Jean-Paul Gaultier plant Show-Revue im historischen Varietétheater Les Folies Bergère

"Endlich wird mein Kindheitstraum wahr!", freute sich Jean-Paul Gaultier am vergangenen Mittwoch: Er arbeitet gegenwärtig an einer Show-Revue, die er im Oktober 2018 im historischen Varietétheater Les Folies Bergère in Paris zeigen will. Thema der Revue ist sein Werdegang über 50 Jahre durch Popkultur und Modebranche.

Jean-Paul Gaultier - photo Peter Lindbergh

Das Etablissement Les Folies Bergère war lange Zeit eine Hochburg der Pariser Varieté-Szene. Hier will das "Enfant terrible" der Mode eine ganz neuartige Show präsentieren, die die Gewohnheiten der Music Hall komplett umkrempeln soll. Der Designer, der sich nun ganz der Haute Couture widmet, verspricht eine unkonventionelle Show "zwischen Revue und Mode-Performance".

15 Schauspieler, Tänzer und Zirkuskünstler verkörpern "pfiffige, abgefahrene, schlechterzogene, gutaussehende, wagemutige und leichtbekleidete" Gestalten und Persönlichkeiten, so der 65-jährige Designer.

"Es war schon immer mein Traum, eine Show-Revue auf die Beine zu stellen. Cabaret-Musik war für mich als Kind omnipräsent. 1961 stieß ich als neunjähriger Junge am Fernsehen auf eine Show der Folies Bergère. Vor lauter Federn und Strasssteinchen kam ich aus dem Staunen nicht mehr heraus", so Jean-Paul Gaultier.

"Etwas später verliebte ich mich durch den Film Falbalas von Jacques Becker mit Micheline Presle in die Welt der Mode. Doch im Hinterkopf sagte ich mir immer, dass ich eines Tages eine Revue gestalten würde", ergänzt der Designer, der für seine spektakulären Mode-Shows bekannt ist. Er erklärt: "Eine Modenschau ist alles andere als ein paar Kleider auf Kleiderbügeln. Ich habe mir bei der Vorbereitung stets die Models vorgestellt, die für mich defilieren, mit Standbildern wie aus einer Revue".

Unter dem Titel "Fashion Freak Show" legt der Designer seine Revue "wie ein großes Fest" an. Er erzählt seine Geschichte von seiner Kindheit bis zu den größten Modeshows, aber auch seine Anfänge bei Cardin als Praktikant im Jahr 1970, verschiedene Begegnungen, ausgelassene Feiern in London und verweist auch auf Künstler, die ihn beeinflusst haben. Dazu zählen Pedro Almodovar, Luc Besson, Madonna und Kylie Minogue, wie auch die Choreografen Régine Chopinot und Angelin Preljocaj.

"Ich will die Andersartigkeit zeigen. Schönheit ist überall, das liegt im Auge des Betrachters. Ich hatte schon immer ein Faible für Freaks, schrullige Menschen, Provokateure, für die Durchmischung der Ästhetik, unerwartete Begegnungen, wenn der Straßenjunge plötzlich mit der Herzogin verkehrt", sinniert Jean-Paul Gaultier.

Die Kostüme entwirft der Designer höchstpersönlich, die Regie teilt er sich mit Tonie Marshall.

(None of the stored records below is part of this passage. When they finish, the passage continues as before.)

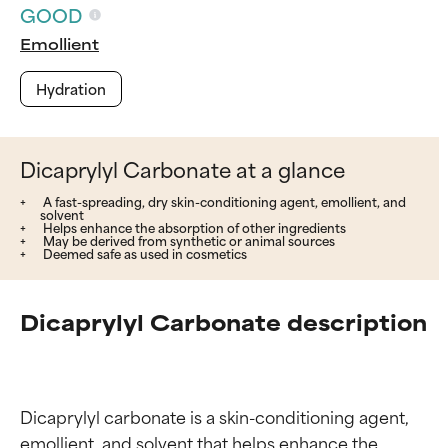
GOOD
Emollient
Hydration
Dicaprylyl Carbonate at a glance
A fast-spreading, dry skin-conditioning agent, emollient, and
solvent
Helps enhance the absorption of other ingredients
May be derived from synthetic or animal sources
Deemed safe as used in cosmetics
Dicaprylyl Carbonate description
Dicaprylyl carbonate is a skin-conditioning agent, 
emollient, and solvent that helps enhance the 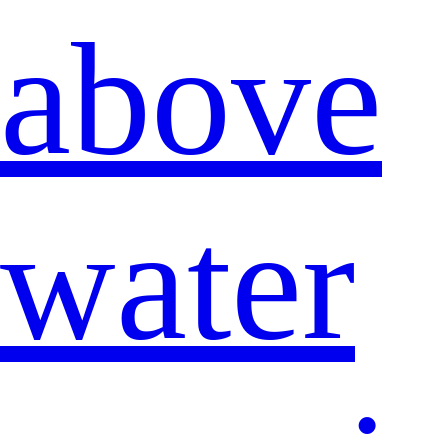
above
water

Die Mutter der Filmemacherin, Micheline Presle, verkörpert als 95-Jährige in einem Video die Großmutter des Designers, die ihn auf den Weg der Mode brachte. Die Choreografien werden Marion Motin anvertraut.
 
1989 setzte sich Jean-Paul Gaultier in einem Song in Szene, als Interpret von "How to do that". Das dazu veröffentlichte Musikvideo ließ bereits eine neuartige Ästhetik erkennen.

Auch der Designer Thierry Mugler ließ sich bereits von einer Revue-Show verführen und zeigte 2013 und 2014 im Theater Comédia seine Show Les Mugler Follies.